**** DATA PROVIDED

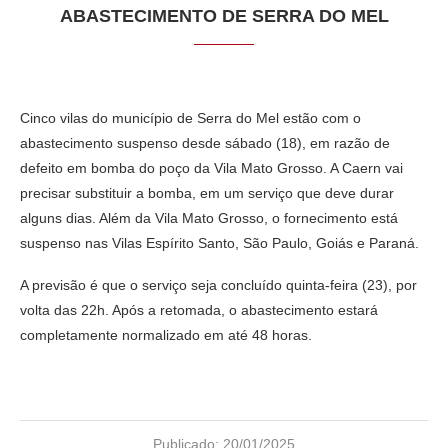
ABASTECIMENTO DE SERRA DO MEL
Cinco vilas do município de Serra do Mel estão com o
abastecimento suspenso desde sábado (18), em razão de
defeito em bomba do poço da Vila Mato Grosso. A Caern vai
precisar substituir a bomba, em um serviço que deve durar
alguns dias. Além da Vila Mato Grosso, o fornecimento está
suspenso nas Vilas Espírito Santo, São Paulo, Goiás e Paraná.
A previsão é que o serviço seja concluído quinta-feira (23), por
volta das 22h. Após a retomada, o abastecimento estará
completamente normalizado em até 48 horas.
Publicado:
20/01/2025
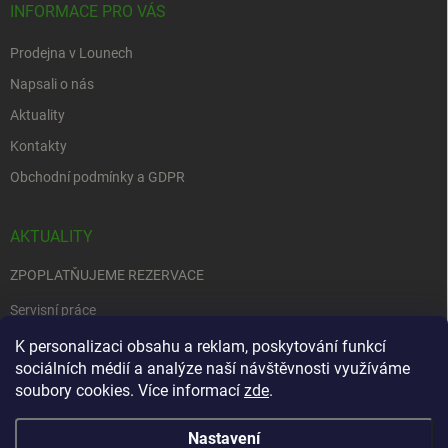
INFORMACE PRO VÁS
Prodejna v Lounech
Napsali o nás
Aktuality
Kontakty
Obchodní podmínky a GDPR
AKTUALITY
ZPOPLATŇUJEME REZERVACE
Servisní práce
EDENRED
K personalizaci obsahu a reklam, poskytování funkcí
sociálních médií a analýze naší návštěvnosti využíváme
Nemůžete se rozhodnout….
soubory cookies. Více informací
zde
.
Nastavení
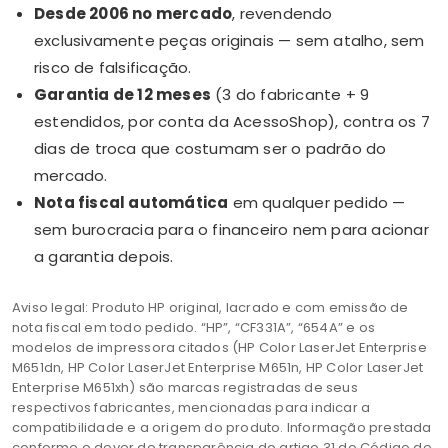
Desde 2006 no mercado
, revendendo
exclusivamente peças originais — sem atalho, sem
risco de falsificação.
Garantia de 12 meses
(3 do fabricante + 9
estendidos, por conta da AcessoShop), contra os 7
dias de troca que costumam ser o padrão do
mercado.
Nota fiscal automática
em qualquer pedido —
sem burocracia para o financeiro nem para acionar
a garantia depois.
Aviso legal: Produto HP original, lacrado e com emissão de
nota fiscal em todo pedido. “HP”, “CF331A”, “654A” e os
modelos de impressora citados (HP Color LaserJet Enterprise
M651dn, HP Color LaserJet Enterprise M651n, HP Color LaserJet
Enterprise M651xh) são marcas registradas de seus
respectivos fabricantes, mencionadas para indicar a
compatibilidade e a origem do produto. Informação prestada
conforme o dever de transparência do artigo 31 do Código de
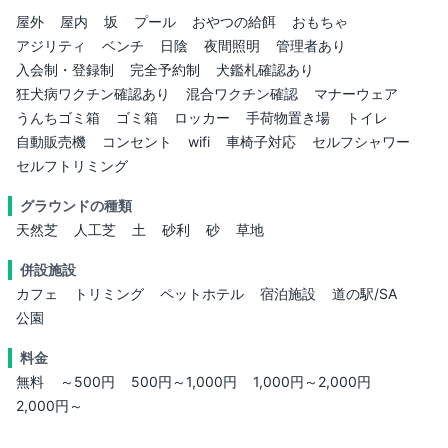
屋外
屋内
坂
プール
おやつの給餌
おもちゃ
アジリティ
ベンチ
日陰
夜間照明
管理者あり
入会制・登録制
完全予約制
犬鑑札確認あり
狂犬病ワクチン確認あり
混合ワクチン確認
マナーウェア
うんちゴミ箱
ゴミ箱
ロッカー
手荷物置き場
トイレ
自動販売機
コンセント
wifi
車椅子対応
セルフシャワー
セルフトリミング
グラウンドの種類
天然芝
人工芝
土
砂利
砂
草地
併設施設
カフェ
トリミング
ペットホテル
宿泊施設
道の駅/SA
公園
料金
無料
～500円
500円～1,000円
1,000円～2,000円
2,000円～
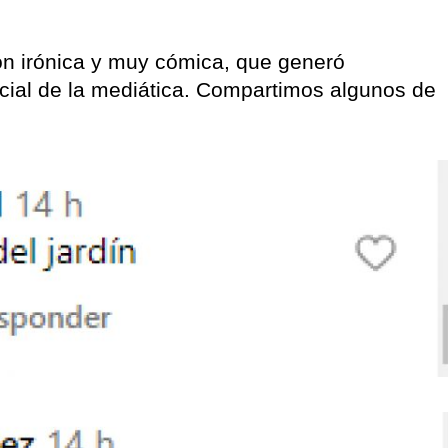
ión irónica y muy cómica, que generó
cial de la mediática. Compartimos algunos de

********
**** DATA PROVIDED

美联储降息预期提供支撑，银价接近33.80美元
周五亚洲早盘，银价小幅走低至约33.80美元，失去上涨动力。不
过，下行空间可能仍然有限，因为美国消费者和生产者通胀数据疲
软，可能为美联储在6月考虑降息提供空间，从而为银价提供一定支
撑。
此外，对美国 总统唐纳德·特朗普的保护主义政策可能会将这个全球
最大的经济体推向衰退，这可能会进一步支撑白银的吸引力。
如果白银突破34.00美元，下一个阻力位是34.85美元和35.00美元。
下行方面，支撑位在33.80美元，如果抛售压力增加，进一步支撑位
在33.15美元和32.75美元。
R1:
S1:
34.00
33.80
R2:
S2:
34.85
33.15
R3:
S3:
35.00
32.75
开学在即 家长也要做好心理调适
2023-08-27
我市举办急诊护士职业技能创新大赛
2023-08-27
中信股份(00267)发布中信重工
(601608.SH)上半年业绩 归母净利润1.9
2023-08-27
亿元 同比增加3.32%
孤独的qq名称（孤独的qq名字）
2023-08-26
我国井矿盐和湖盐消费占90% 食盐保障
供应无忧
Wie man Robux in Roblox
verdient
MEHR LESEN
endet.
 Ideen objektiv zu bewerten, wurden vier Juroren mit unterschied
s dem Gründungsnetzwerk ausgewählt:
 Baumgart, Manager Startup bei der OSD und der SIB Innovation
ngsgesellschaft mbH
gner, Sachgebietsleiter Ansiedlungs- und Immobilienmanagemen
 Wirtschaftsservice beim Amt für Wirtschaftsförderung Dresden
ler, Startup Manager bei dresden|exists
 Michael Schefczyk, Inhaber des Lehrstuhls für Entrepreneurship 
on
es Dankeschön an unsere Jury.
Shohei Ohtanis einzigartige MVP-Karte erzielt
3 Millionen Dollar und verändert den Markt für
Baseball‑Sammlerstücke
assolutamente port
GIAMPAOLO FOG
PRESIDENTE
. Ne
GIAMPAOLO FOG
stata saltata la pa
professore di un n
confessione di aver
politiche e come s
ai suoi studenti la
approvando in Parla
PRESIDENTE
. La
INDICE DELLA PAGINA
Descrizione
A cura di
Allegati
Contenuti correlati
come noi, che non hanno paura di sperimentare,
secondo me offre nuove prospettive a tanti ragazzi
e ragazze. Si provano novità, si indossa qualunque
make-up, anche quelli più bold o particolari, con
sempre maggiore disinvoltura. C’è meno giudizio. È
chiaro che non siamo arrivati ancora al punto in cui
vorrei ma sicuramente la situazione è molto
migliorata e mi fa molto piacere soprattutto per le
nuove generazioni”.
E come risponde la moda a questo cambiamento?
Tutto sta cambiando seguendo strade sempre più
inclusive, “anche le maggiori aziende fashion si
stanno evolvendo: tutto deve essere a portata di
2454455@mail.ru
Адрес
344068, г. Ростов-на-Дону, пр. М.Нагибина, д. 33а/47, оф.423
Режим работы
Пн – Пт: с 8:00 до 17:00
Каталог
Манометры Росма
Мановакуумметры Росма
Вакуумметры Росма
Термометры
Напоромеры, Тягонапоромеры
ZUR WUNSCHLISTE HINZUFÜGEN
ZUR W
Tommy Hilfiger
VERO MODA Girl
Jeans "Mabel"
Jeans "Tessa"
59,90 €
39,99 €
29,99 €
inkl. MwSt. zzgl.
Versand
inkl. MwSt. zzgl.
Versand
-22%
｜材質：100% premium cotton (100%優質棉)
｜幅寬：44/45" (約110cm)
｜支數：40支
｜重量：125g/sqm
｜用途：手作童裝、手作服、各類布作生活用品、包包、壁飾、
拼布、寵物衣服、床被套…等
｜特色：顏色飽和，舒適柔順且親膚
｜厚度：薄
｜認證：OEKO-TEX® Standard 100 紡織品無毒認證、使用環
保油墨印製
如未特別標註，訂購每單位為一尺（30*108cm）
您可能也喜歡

********

■ TASK ■
Scan the records for lines with the string "Mato". Give the number of such lines and nothing else.

■ EXERCISE SOLUTION ■
2